Copy the records below exactly as they stand. Leave out the pictures.

(Extracted page text data)
* * * *

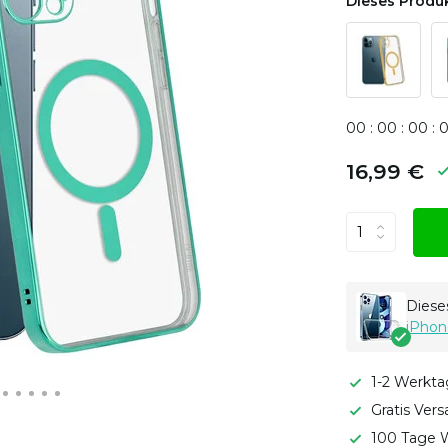
Dieses Produk
0
0
:
0
0
:
0
0
:
16,99 €
Dieses
iPhon
1-2 Werkta
Gratis Ver
100 Tage W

* * * *

**WRITTEN ANSWER:**
Dieses Produk
0
0
:
0
0
:
0
0
:
16,99 €
Dieses
iPhon
1-2 Werkta
Gratis Ver
100 Tage W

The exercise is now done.